Directions :: Collect from the data below each line with "için".

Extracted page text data
Segment Open

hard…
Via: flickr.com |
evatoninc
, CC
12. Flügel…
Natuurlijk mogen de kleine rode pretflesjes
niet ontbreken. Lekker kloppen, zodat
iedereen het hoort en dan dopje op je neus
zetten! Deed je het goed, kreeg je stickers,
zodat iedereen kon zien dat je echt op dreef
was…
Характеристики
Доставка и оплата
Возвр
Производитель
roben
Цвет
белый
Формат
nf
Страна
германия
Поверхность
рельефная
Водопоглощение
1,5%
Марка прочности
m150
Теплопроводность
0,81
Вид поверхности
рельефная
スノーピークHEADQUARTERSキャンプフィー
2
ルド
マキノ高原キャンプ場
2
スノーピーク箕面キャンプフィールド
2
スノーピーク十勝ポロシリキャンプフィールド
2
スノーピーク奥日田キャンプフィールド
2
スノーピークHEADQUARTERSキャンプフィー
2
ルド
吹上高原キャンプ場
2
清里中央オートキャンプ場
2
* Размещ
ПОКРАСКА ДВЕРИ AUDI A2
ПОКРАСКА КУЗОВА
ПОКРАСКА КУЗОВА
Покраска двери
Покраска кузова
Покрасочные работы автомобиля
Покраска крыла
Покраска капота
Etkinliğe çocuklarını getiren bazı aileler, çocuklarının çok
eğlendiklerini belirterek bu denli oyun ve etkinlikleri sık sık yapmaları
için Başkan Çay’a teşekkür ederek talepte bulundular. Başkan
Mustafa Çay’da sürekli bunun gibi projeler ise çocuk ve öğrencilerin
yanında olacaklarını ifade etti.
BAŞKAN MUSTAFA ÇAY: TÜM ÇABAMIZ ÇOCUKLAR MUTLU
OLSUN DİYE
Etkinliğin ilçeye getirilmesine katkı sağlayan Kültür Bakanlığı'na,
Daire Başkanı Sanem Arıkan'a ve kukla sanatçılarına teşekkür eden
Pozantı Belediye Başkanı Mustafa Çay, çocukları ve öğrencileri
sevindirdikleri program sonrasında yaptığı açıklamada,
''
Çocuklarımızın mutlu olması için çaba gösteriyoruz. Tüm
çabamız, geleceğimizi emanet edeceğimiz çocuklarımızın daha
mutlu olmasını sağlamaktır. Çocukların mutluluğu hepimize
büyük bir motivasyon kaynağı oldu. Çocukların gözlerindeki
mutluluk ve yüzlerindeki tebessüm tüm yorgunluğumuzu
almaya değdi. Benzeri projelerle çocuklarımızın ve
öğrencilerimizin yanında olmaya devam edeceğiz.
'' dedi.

Segment Closed

Answer to the problem ::
için Başkan Çay’a teşekkür ederek talepte bulundular. Başkan
Çocuklarımızın mutlu olması için çaba gösteriyoruz. Tüm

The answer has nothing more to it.